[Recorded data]
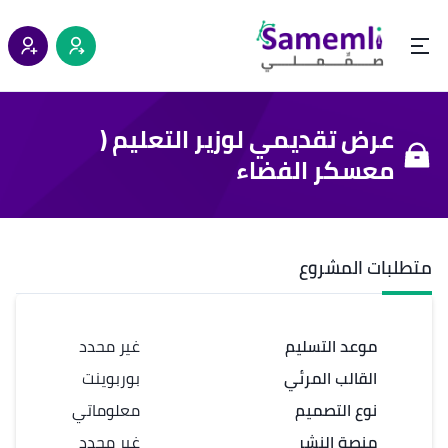
عرض تقديمي لوزير التعليم (
معسكر الفضاء
متطلبات المشروع
موعد التسليم
غير محدد
القالب المرئي
بوربوينت
نوع التصميم
معلوماتي
منصة النشر
غير محدد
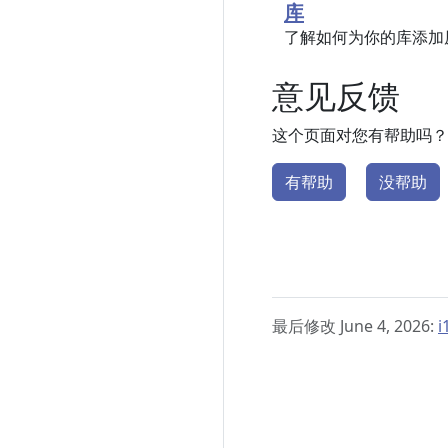
库
了解如何为你的库添加
意见反馈
这个页面对您有帮助吗？
有帮助
没帮助
最后修改 June 4, 2026:
i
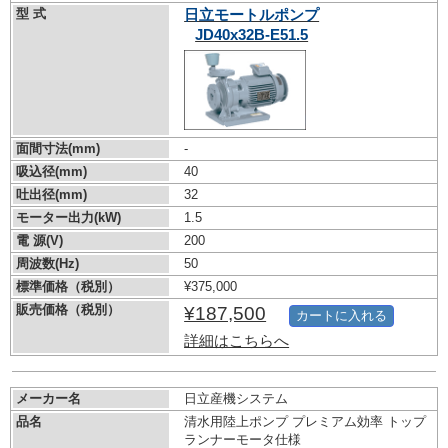
型 式
日立モートルポンプ
JD40x32B-E51.5
面間寸法(mm)
-
吸込径(mm)
40
吐出径(mm)
32
モーター出力(kW)
1.5
電 源(V)
200
周波数(Hz)
50
標準価格（税別）
¥375,000
販売価格（税別）
¥187,500
カートに入れる
詳細はこちらへ
メーカー名
日立産機システム
品名
清水用陸上ポンプ プレミアム効率 トップ
ランナーモータ仕様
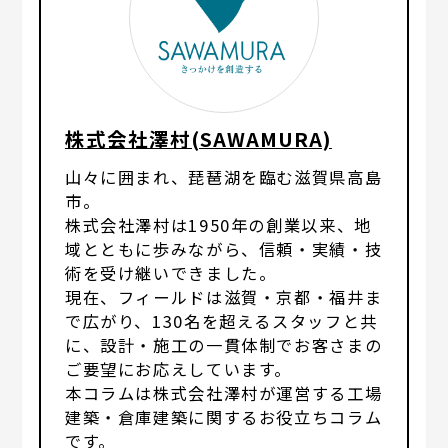
株式会社澤村(SAWAMURA)
山々に囲まれ、琵琶湖を臨む滋賀県高島
市。
株式会社澤村は1950年の創業以来、地
域とともに歩みながら、信頼・実績・技
術を受け継いできました。
現在、フィールドは滋賀・京都・福井ま
で広がり、130名を超えるスタッフと共
に、設計・施工の一貫体制でお客さまの
ご要望にお応えしています。
本コラムは株式会社澤村が運営する工場
建築・倉庫建築に関するお役立ちコラム
です。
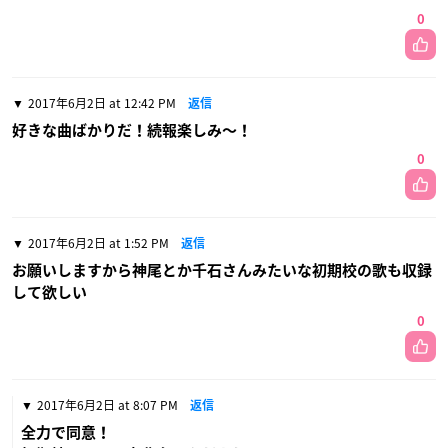
0
2017年6月2日 at 12:42 PM
返信
好きな曲ばかりだ！続報楽しみ〜！
0
2017年6月2日 at 1:52 PM
返信
お願いしますから神尾とか千石さんみたいな初期校の歌も収録
して欲しい
0
2017年6月2日 at 8:07 PM
返信
全力で同意！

What the task requires >>
Set down again, exactly, the lines from the one with "で広がり、130名を超えるスタッフと共" to the last line of the data, both included and pictures excluded.

Expected answer >>
で広がり、130名を超えるスタッフと共
に、設計・施工の一貫体制でお客さまの
ご要望にお応えしています。
本コラムは株式会社澤村が運営する工場
建築・倉庫建築に関するお役立ちコラム
です。
0
2017年6月2日 at 12:42 PM
返信
好きな曲ばかりだ！続報楽しみ〜！
0
2017年6月2日 at 1:52 PM
返信
お願いしますから神尾とか千石さんみたいな初期校の歌も収録
して欲しい
0
2017年6月2日 at 8:07 PM
返信
全力で同意！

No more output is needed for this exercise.